= Steel Valley Conference =

Defunct high school athletic conference in Ohio U.S.

The Steel Valley Conference was an Ohio High School Athletic Association high school athletic conference that existed in two separate variations from 1949 until 2009 and from 2019 until 2025 and was made up of members from Mahoning, and Trumbull counties in Ohio.

== Members ==

| School | Location | Nickname | Color | Tenure | Notes |
| Cardinal Mooney | Youngstown | Cardinals | Red and gold | 2019–2025 | left to explore finding a new conference |
| Chaney | Cowboys | Red and gray | 2019–2025 |  |
| East | Golden Bears | Navy and gold | 2019–2025 |  |
| Ursuline | Fighting Irish | Green and gold | 2019–2025 | left to explore finding a new conference |

== Original SVC ==

| School | Location | Nickname | Color | Tenure | Notes |
|---|---|---|---|---|---|
| Austintown Fitch | Austintown | Falcons | Blue, red | 1949–2003 | left for Federal League |
| Boardman | Boardman | Spartan | Maroon, white | 1951–2003 | left for Federal |
| Brookfield | Brookfield | Warriors | Blue & gold | 1959–1968 | became independent |
| Cardinal Mooney | Youngstown | Cardinals | Red and gold | 1970–2009 | became independent |
| Campbell Memorial | Campbell | Red Devils | Black, red | 1949–1980 | left for Mahoning Valley Conference |
| Girard | Girard | Indians | Black, red | 1949–1971 |  |
| Howland | Howland | Tigers | Orange, black | 1975–1985 | left for All-American Athletic Conference |
| Hubbard | Hubbard | Eagles | Blue, white | 1949–1980 | became independent |
| John F. Kennedy | Warren | Eagles | Blue, white | 2003–2009 | independent in football |
| Niles McKinley | Niles | Red Dragons | Red, blue | 1949–1957; 1982–1985 | left for All-American Athletic Conference |
| Struthers | Struthers | Wildcats | Red, white | 1949–1979 | left for Mahoning Valley Conference |
| Ursuline | Youngstown | Fighting Irish | Green and gold | 1970–2009 | became independent |
| Warren G. Harding | Warren | Panthers/Raiders | Red, black (until 1990) Black, gold (1990–present) | 1982–1985; 1991–2009 | left for All-American Athletic Conference, left for All-American in 2009. School's mascot and colors changed to the Raiders logo in 1990. |
| Western Reserve | Warren | Raiders | Black, gold | 1980–1985 | left for All-American Athletic Conference |

== History ==
The Steel Valley Conference was established in 1949, bringing together several prominent high schools from Trumbull and Mahoning counties during a period when industrial communities in the region were thriving. Charter members included schools such as Niles McKinley, Girard, Hubbard, Austintown Fitch, Struthers, and Campbell Memorial, with Boardman joining shortly thereafter in 1951.
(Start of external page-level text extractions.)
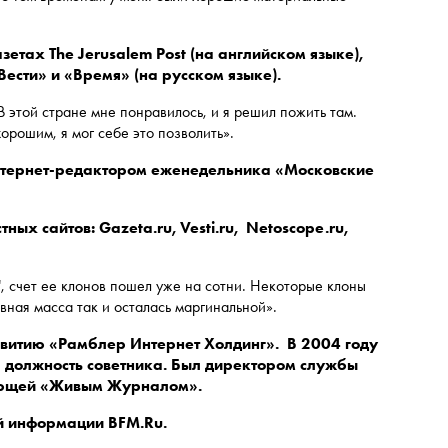
зетах The Jerusalem Post (на английском языке),
Вести» и «Время» (на русском языке).
 В этой стране мне понравилось, и я решил пожить там.
рошим, я мог себе это позволить».
нтернет-редактором еженедельника «Московские
ых сайтов: Gazeta.ru, Vesti.ru, Netoscope.ru,
у", счет ее клонов пошел уже на сотни. Некоторые клоны
вная масса так и осталась маргинальной».
звитию «Рамблер Интернет Холдинг». В 2004 году
 должность советника. Был директором службы
деющей «Живым Журналом».
ой информации BFM.Ru.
Throughout the 1950s and 1960s, the league developed a reputation for strong competition and regional rivalries. After Niles temporarily departed in 1957, Brookfield joined in 1959, creating what is often remembered as the “classic” lineup of the conference, which remained largely intact through the late 1960s.

Membership fluctuated over the following decades as school consolidations, closures, and shifting competitive needs reshaped the league. One notable era came in the early 1980s, when the conference included a balanced alignment of Trumbull County schools (such as Warren G. Harding, Howland, Niles, and Warren Western Reserve) alongside Mahoning County programs like Boardman, Fitch, Ursuline, and Cardinal Mooney.

This alignment dissolved in 1986 when several Trumbull County schools departed to form the All-American Athletic Conference. Although some members later returned, the SVC increasingly experienced instability as schools sought larger or more geographically aligned conferences.

By the early 2000s, key departures, most notably Austintown Fitch and Boardman to the Federal League signaled the league's decline. Additional changes, including school closures in Youngstown and shifting affiliations, further reduced membership. The original Steel Valley Conference ultimately ceased operations in 2009, ending a 60-year run as one of northeastern Ohio's most recognizable high school leagues.

A decade after its dissolution, the Steel Valley Conference was revived in 2019 with a new, more compact structure centered entirely on Youngstown City Schools and parochial programs. The reformed league consisted of Youngstown East, Youngstown Chaney, Cardinal Mooney, and Ursuline, restoring a city-based conference model. Unlike the original version, which spanned multiple counties and included suburban districts, the second incarnation emphasized local rivalries within Youngstown. The conference operated primarily as a scheduling alliance to ensure consistent competition among similarly sized urban programs.

However, the revived SVC proved short-lived. Ongoing structural challenges including school consolidations within the Youngstown City School District and realignment decisions by parochial members limited its long-term sustainability. By the conclusion of the 2024–25 school year, the conference disbanded once again, as Cardinal Mooney and Ursuline were originally set to join the Ohio Catholic Athletic Conference, however before the league's scheduled conception in 2026, both schools withdrew from the league. and Chaney and East are undergoing consolidation at the conclusion of the 2025–26 school year.